Understand the latest Resuscitation Council (UK) resuscitation guidance for COVID-19 patients.
Know what to include in an aide-memoire for resuscitation in COVID-19 patients.
Know the special COVID-19 considerations for management of individual medical emergencies.
The dental team will have legitimate concerns regarding the risk of transmission of coronavirus (COVID-19) when treating patients. These anxieties will undoubtedly increase in a dental practice setting if they have to respond to a medical emergency, such as a cardiac arrest in a COVID-19 patient.
As the NHS starts entering phase two of its response to the COVID-19 pandemic and dental practices respond to the expected sharp increase in the need for dental treatment,1 the dental team needs to ensure they are prepared to respond safely to a medical emergency in a COVID-19 patient.

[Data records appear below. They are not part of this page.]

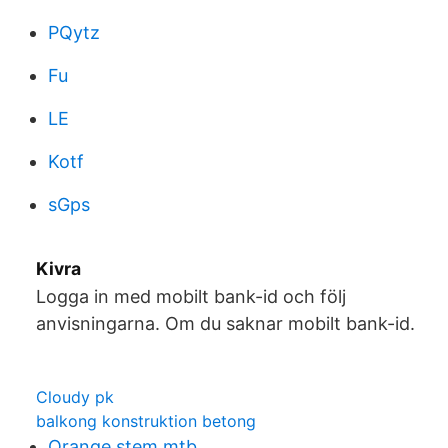
PQytz
Fu
LE
Kotf
sGps
Kivra
Logga in med mobilt bank-id och följ
anvisningarna. Om du saknar mobilt bank-id.
Cloudy pk
balkong konstruktion betong
Orange stem mtb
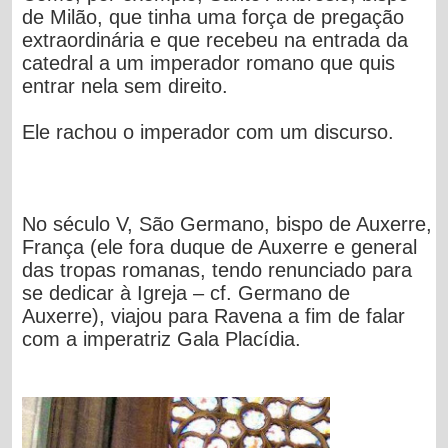
de Milão, que tinha uma força de pregação
extraordinária e que recebeu na entrada da
catedral a um imperador romano que quis
entrar nela sem direito.
Ele rachou o imperador com um discurso.
No século V, São Germano, bispo de Auxerre,
França (ele fora duque de Auxerre e general
das tropas romanas, tendo renunciado para
se dedicar à Igreja – cf. Germano de
Auxerre), viajou para Ravena a fim de falar
com a imperatriz Gala Placídia.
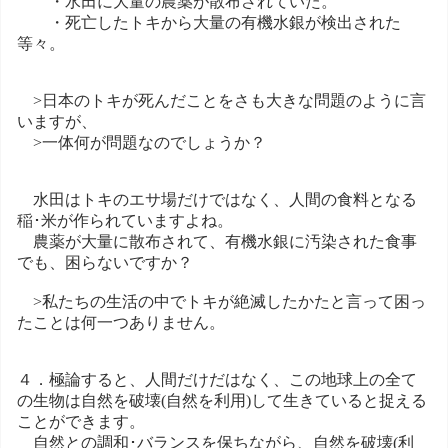
・水田に大量の農薬が散布されていた。
・死亡したトキから大量の有機水銀が検出された
等々。
>日本のトキが死んだことをさも大きな問題のように言
いますが、
>一体何が問題なのでしょうか？
水田はトキのエサ場だけではなく、人間の食料となる
稲･米が作られていますよね。
農薬が大量に散布されて、有機水銀に汚染された食事
でも、困らないですか？
>私たちの生活の中でトキが絶滅したかたと言って困っ
たことは何一つありません。
４．極論すると、人間だけだはなく、この地球上の全て
の生物は自然を破壊(自然を利用)して生きていると捉える
ことができます。
自然との調和･バランスを保ちながら、自然を破壊(利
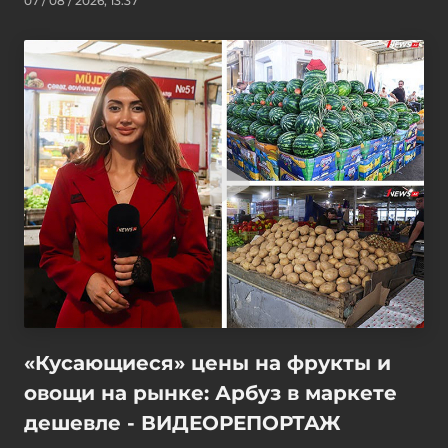
07 / 08 / 2026, 13:37
«Кусающиеся» цены на фрукты и
овощи на рынке: Арбуз в маркете
дешевле - ВИДЕОРЕПОРТАЖ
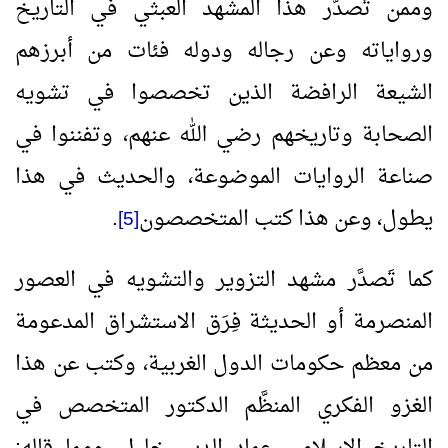
وممن تَصدَّر هذا المشهد العبثي في التاريخ
ورواياته وعن رجاله ودوله فئات من أبرزهم
الشيعة الرافضة الذين تخصصوا في تشويه
الصحابة وتاريخهم رضي الله عنهم، وتفننوا في
صناعة الروايات الموضوعة، والحديث في هذا
يطول، وعن هذا كتب المتخصصون
.
[5]
كما تَصدَّر مشهد التزوير والتشويه في العصور
المنصرمة أو الحديثة فِرَق الاستشراق المدعومة
من معظم حكومات الدول الغربية، وكتب عن هذا
الغزو الفكري المنظَّم الدكتور المتخصص في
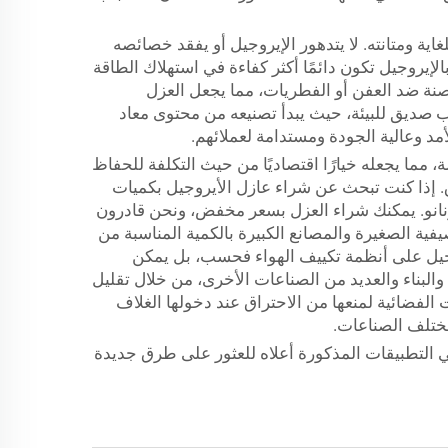
اية ومتانته. لا يتدهور الإيروجيل أو يفقد خصائصه
الإيروجيل تكون دائمًا أكثر كفاءة في استهلاك الطاقة
صنة ضد العفن أو الفطريات، مما يجعل العزل
سلوب صديق للبيئة، حيث يبدأ تصنيعه من محتوى معاد
، مما يجعله خيارًا اقتصاديًا من حيث التكلفة للحفاظ
 إذا كنت تبحث عن شراء عازل الأيروجيل بكميات
رنانو. يمكنك شراء العزل بسعر مخفض، ونحن قادرون
فية الصغيرة والمصانع الكبيرة بالكمية المناسبة من
روجيل على أنظمة تكييف الهواء فحسب، بل يمكن
البناء والعديد من الصناعات الأخرى، من خلال تقليل
الفضائية لمنعها من الاحتراق عند دخولها الغلاف
مختلف الصناعات.
ي التطبيقات المذكورة أعلاه للعثور على طرق جديدة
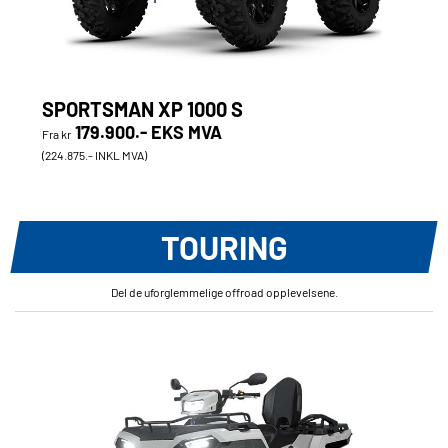
SPORTSMAN XP 1000 S
179.900.- EKS MVA
Fra kr
(224.875.- INKL MVA)
TOURING
Del de uforglemmelige offroad opplevelsene.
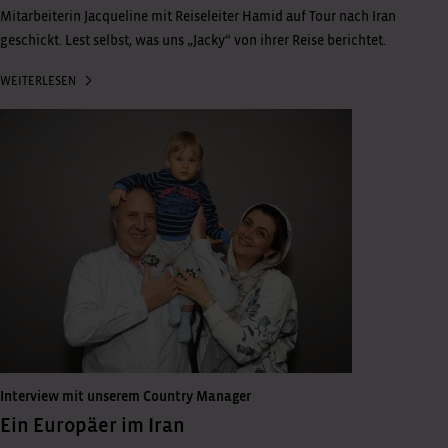
Mitarbeiterin Jacqueline mit Reiseleiter Hamid auf Tour nach Iran
geschickt. Lest selbst, was uns „Jacky“ von ihrer Reise berichtet.
WEITERLESEN
Interview mit unserem Country Manager
Ein Europäer im Iran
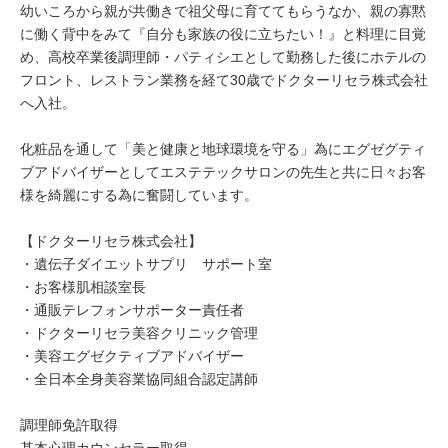
幼いころから親が共働きで祖父母に育ててもらうなか、親の寡黙
に働く背中をみて『自分も家族の役に立ちたい！』と料理に目覚
め、高校卒業後調理師・パティシエとして勤務した後にホテルの
フロント、レストラン業務を経て30歳でドクターリセラ株式会社
へ入社。
化粧品を通して「美と健康と地球環境を守る」為にエグゼグティ
ブアドバイザーとしてエステテックサロンの先生と共に日々お客
様を綺麗にする為に奮闘しています。
【ドクターリセラ株式会社】
・遺伝子ダイエットサプリ サポート室
・お客様肌相談室長
・通販テレフォンサポーター責任者
・ドクターリセラ美容クリニック管理
・美容エグゼクティブアドバイザー
・全日本全身美容業協同組合認定講師
調理師免許取得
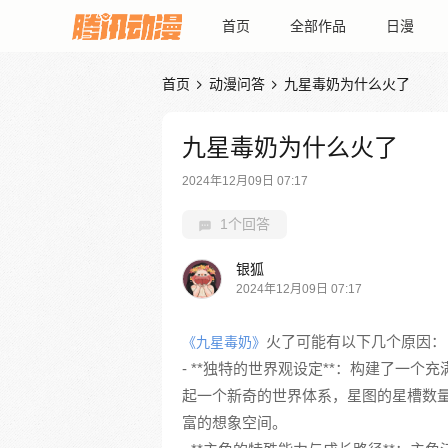
首页
全部作品
日漫
首页
动漫问答
九星毒奶为什么火了


九星毒奶为什么火了
2024年12月09日 07:17
1个回答
银狐
2024年12月09日 07:17
火了可能有以下几个原因：
《九星毒奶》
- **独特的世界观设定**：构建了一
起一个新奇的世界体系，星图的星槽数
富的想象空间。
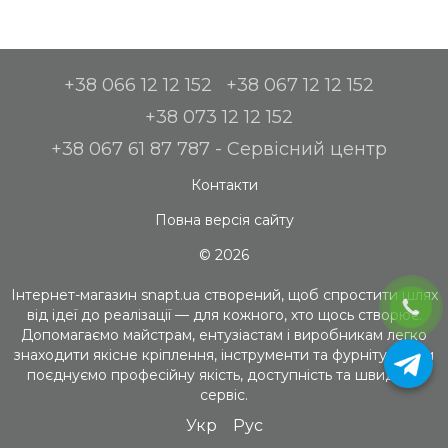
+38 066 12 12 152
+38 067 12 12 152
+38 073 12 12 152
+38 067 61 87 787 - Сервісний центр
Контакти
Повна версія сайту
© 2026
Інтернет-магазин snapt.ua створений, щоб спростити шлях
від ідеї до реалізації — для кожного, хто щось створює.
Допомагаємо майстрам, ентузіастам і виробникам легко
знаходити якісне кріплення, інструменти та фурнітуру. Ми
поєднуємо професійну якість, доступність та швидкий
сервіс.
Укр
Рус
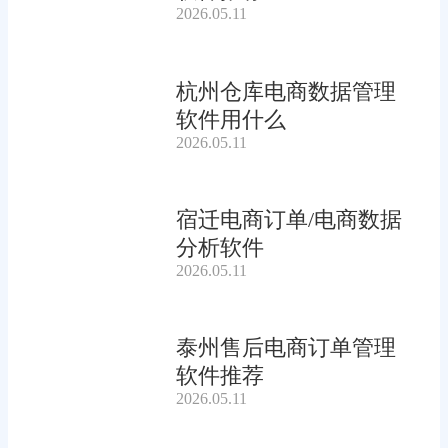
2026.05.11
杭州仓库电商数据管理
软件用什么
2026.05.11
宿迁电商订单/电商数据
分析软件
2026.05.11
泰州售后电商订单管理
软件推荐
2026.05.11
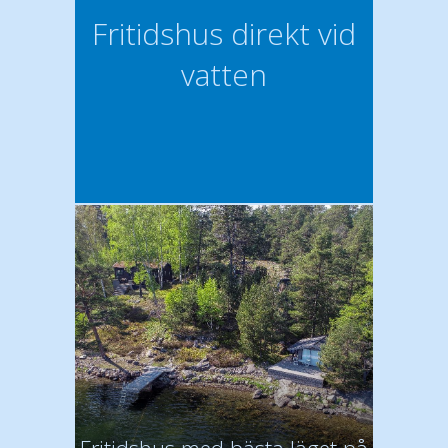
Fritidshus direkt vid
vatten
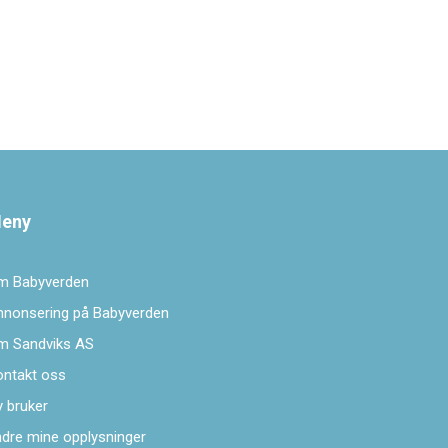
eny
m Babyverden
nnonsering på Babyverden
m Sandviks AS
ontakt oss
 bruker
dre mine opplysninger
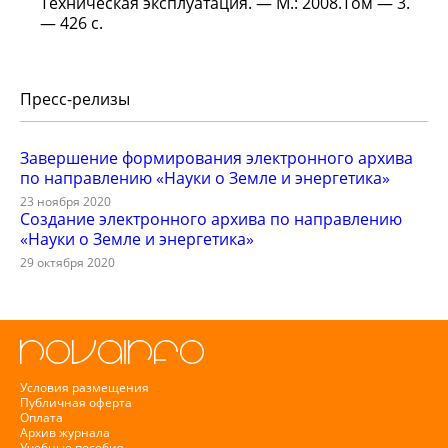
Техническая эксплуатация. — М.: 2008.Том — 3.
— 426 с.
Пресс-релизы
Завершение формирования электронного архива
по направлению «Науки о Земле и энергетика»
23 ноября 2020
Создание электронного архива по направлению
«Науки о Земле и энергетика»
29 октября 2020
Условия размещения
Публичная оферта
Оплата
Архив журнала
Учебные пособия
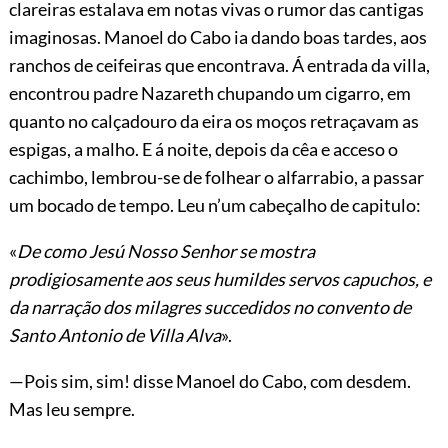
clareiras estalava em notas vivas o rumor das cantigas
imaginosas. Manoel do Cabo ia dando boas tardes, aos
ranchos de ceifeiras que encontrava. Á entrada da villa,
encontrou padre Nazareth chupando um cigarro, em
quanto no calçadouro da eira os moços retraçavam as
espigas, a malho. E á noite, depois da cêa e acceso o
cachimbo, lembrou-se de folhear o alfarrabio, a passar
um bocado de tempo. Leu n’um cabeçalho de capitulo:
«
De como Jesú Nosso Senhor se mostra
prodigiosamente aos seus humildes servos capuchos, e
da narração dos milagres succedidos no convento de
Santo Antonio de Villa Alva
».
—Pois sim, sim! disse Manoel do Cabo, com desdem.
Mas leu sempre.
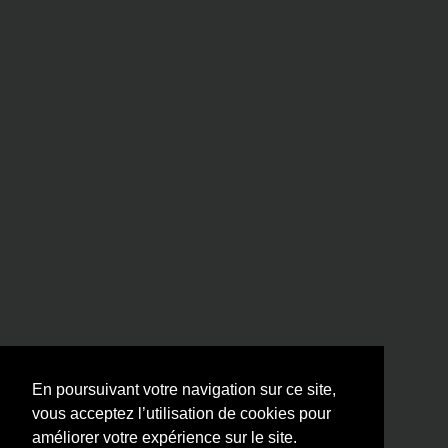
En poursuivant votre navigation sur ce site,
vous acceptez l’utilisation de cookies pour
améliorer votre expérience sur le site.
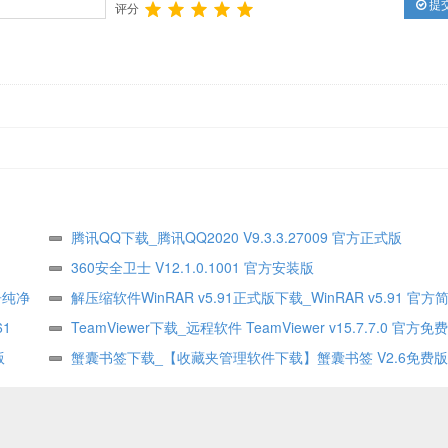
提
评分
腾讯QQ下载_腾讯QQ2020 V9.3.3.27009 官方正式版
360安全卫士 V12.1.0.1001 官方安装版
告纯净
解压缩软件WinRAR v5.91正式版下载_WinRAR v5.91 官
61
式版
TeamViewer下载_远程软件 TeamViewer v15.7.7.0 官方免
版
蟹囊书签下载_【收藏夹管理软件下载】蟹囊书签 V2.6免费版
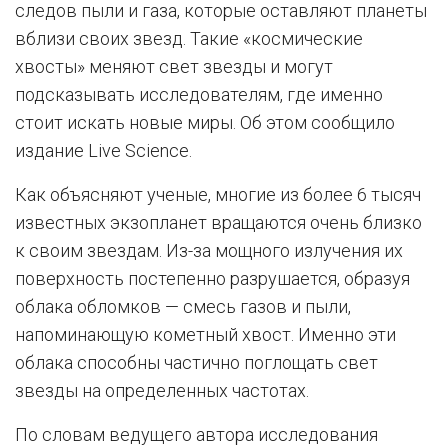
следов пыли и газа, которые оставляют планеты
вблизи своих звезд. Такие «космические
хвосты» меняют свет звезды и могут
подсказывать исследователям, где именно
стоит искать новые миры. Об этом сообщило
издание Live Science.
Как объясняют ученые, многие из более 6 тысяч
известных экзопланет вращаются очень близко
к своим звездам. Из-за мощного излучения их
поверхность постепенно разрушается, образуя
облака обломков — смесь газов и пыли,
напоминающую кометный хвост. Именно эти
облака способны частично поглощать свет
звезды на определенных частотах.
По словам ведущего автора исследования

With dental practices starting to reopen from 8 June 2020 for all face-to-face care,2 the undertaking of relevant risk assessments and ensuring readiness for a medical emergency in a COVID-19 patient is now paramount.3
The aim of this article is to provide an overview on the current guidelines relating to the management of medical emergencies in COVID-19 patients in the dental practice.
During the NHS COVID-19 delay phase and the establishment of urgent dental care systems, NHS England and NHS Improvement4 advised relevant staff to prepare for the possibility of having to respond to a medical emergency in a COVID-19 patient. They advised teams to develop and rehearse their COVID-19 triage protocols and isolation procedures. This preparation should have included:4
Agreeing a practice approach for each stage of the potential scenarios
Confirming role and responsibilities for each member of the team
Appointing an incident manager - confirm lead for discussions with patients/NHS 111
Preparing an aide-memoire for staff - rehearse practice response.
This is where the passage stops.